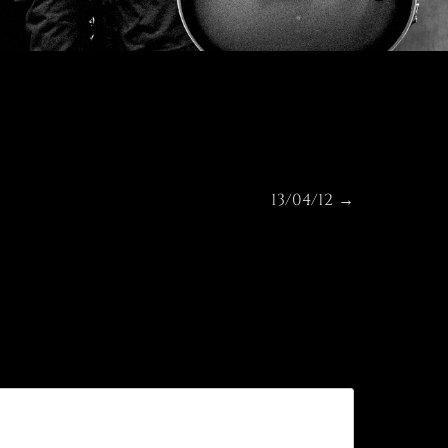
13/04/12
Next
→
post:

- - - -

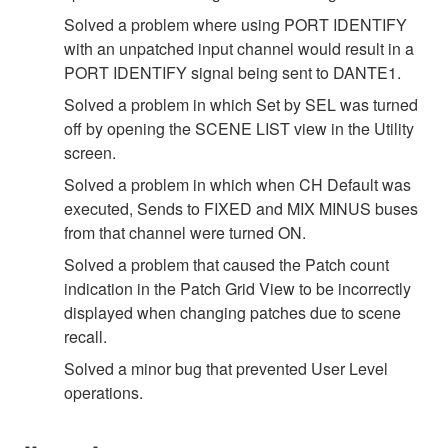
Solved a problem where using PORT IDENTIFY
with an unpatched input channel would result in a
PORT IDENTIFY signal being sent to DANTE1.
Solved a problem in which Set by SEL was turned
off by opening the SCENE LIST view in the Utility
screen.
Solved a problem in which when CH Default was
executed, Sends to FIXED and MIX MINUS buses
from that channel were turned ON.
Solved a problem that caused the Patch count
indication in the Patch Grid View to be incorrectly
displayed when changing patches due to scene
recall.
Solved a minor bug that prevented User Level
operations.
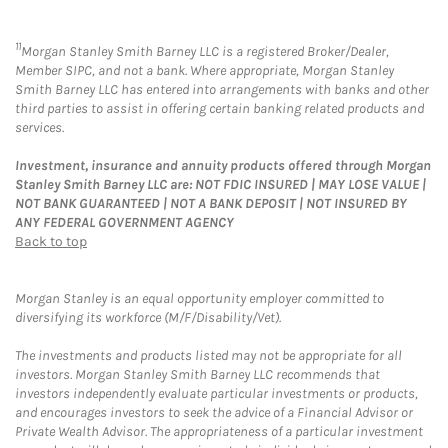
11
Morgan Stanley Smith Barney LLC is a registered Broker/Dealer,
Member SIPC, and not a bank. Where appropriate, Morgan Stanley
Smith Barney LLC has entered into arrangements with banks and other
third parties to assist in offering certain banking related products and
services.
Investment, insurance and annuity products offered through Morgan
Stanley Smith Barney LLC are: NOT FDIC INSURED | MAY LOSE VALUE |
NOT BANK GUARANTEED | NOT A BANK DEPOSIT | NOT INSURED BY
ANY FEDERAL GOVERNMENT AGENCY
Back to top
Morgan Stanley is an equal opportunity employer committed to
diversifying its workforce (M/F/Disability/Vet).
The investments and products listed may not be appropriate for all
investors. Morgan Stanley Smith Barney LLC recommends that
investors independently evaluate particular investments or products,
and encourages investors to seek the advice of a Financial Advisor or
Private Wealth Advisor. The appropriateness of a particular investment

- - - -

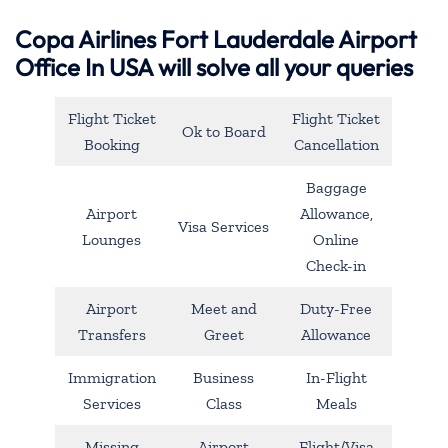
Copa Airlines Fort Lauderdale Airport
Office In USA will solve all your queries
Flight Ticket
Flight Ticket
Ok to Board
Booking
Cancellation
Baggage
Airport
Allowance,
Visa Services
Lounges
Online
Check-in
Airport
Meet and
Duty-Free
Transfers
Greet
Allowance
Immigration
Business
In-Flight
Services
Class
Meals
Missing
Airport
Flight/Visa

- - - -

**Prompt**
Show the lines of the records that include the string "IDENTIFY".

**Task solution**
Solved a problem where using PORT IDENTIFY
PORT IDENTIFY signal being sent to DANTE1.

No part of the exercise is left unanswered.